[DATA FOR THE TASK — start]

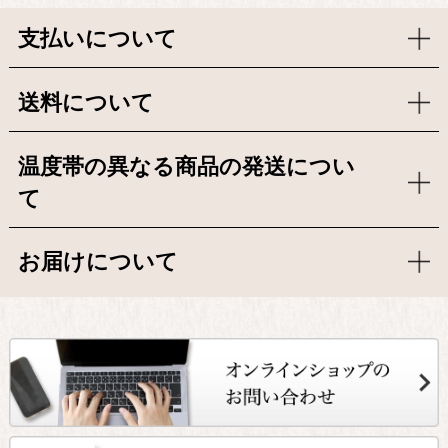
支払いについて
送料について
温度帯の異なる商品の発送につい
て
お届けについて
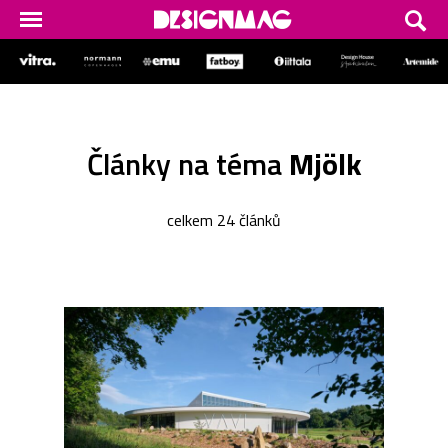
Články na téma
Mjölk
celkem 24 článků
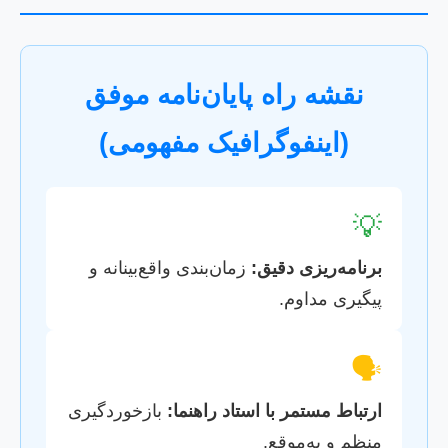
نقشه راه پایان‌نامه موفق
(اینفوگرافیک مفهومی)
💡
برنامه‌ریزی دقیق:
زمان‌بندی واقع‌بینانه و
پیگیری مداوم.
🗣️
ارتباط مستمر با استاد راهنما:
بازخوردگیری
منظم و به‌موقع.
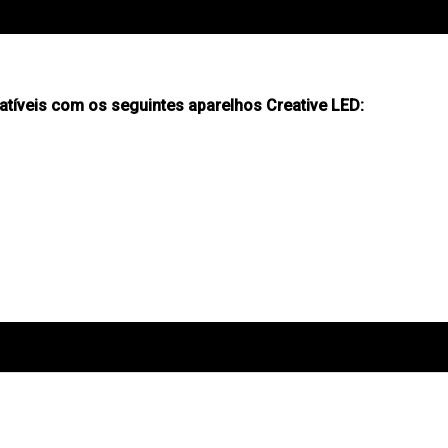
tíveis com os seguintes aparelhos Creative LED:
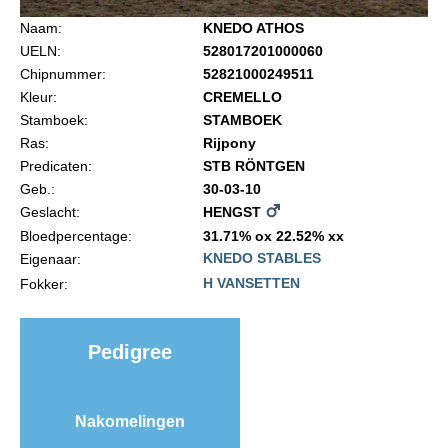
Import registratie
Naam:
KNEDO ATHOS
Veulenregistratie
UELN:
528017201000060
Chipnummer:
52821000249511
I&R Registratie
Kleur:
CREMELLO
Informatie overschrijven paspoort
Stamboek:
STAMBOEK
Ras:
Rijpony
Formulier overschrijven op naam
Predicaten:
STB RÖNTGEN
Animal Health Regulation
Geb.:
30-03-10
Geslacht:
HENGST
Gids voor Goede Praktijken
Bloedpercentage:
31.71% ox 22.52% xx
Marktplaats
KNEDO STABLES
Eigenaar:
H VANSETTEN
Fokker:
Tarievenlijst
Veel gestelde vragen
Pedigree
Webshop
Evenementen
Nakomelingen
NRPS Select Sale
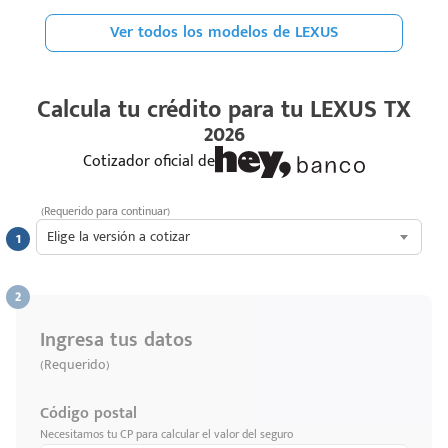
Ver todos los modelos de LEXUS
Calcula tu crédito para tu
LEXUS TX
2026
Cotizador oficial de
(Requerido para continuar)
Elige la versión a cotizar
Ingresa tus datos
(Requerido)
Código postal
Necesitamos tu CP para calcular el valor del seguro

[DATA FOR THE TASK — finish]

__WHAT TO DO__
Extract the full listing above verbatim; pictures are to be left out of the copy.

__TASK ANSWER__
支払いについて
送料について
温度帯の異なる商品の発送につい
て
お届けについて
Články na téma
Mjölk
celkem 24 článků
نقشه راه پایان‌نامه موفق
(اینفوگرافیک مفهومی)
💡
برنامه‌ریزی دقیق:
زمان‌بندی واقع‌بینانه و
پیگیری مداوم.
🗣️
ارتباط مستمر با استاد راهنما:
بازخوردگیری
منظم و به‌موقع.
tíveis com os seguintes aparelhos Creative LED:
Import registratie
Naam:
KNEDO ATHOS
Veulenregistratie
UELN:
528017201000060
Chipnummer:
52821000249511
I&R Registratie
Kleur:
CREMELLO
Informatie overschrijven paspoort
Stamboek:
STAMBOEK
Ras:
Rijpony
Formulier overschrijven op naam
Predicaten:
STB RÖNTGEN
Animal Health Regulation
Geb.:
30-03-10
Geslacht:
HENGST
Gids voor Goede Praktijken
Bloedpercentage:
31.71% ox 22.52% xx
Marktplaats
KNEDO STABLES
Eigenaar:
H VANSETTEN
Fokker:
Tarievenlijst
Veel gestelde vragen
Pedigree
Webshop
Evenementen
Nakomelingen
NRPS Select Sale
Ver todos los modelos de LEXUS
Calcula tu crédito para tu
LEXUS TX
2026
Cotizador oficial de
(Requerido para continuar)
Elige la versión a cotizar
Ingresa tus datos
(Requerido)
Código postal
Necesitamos tu CP para calcular el valor del seguro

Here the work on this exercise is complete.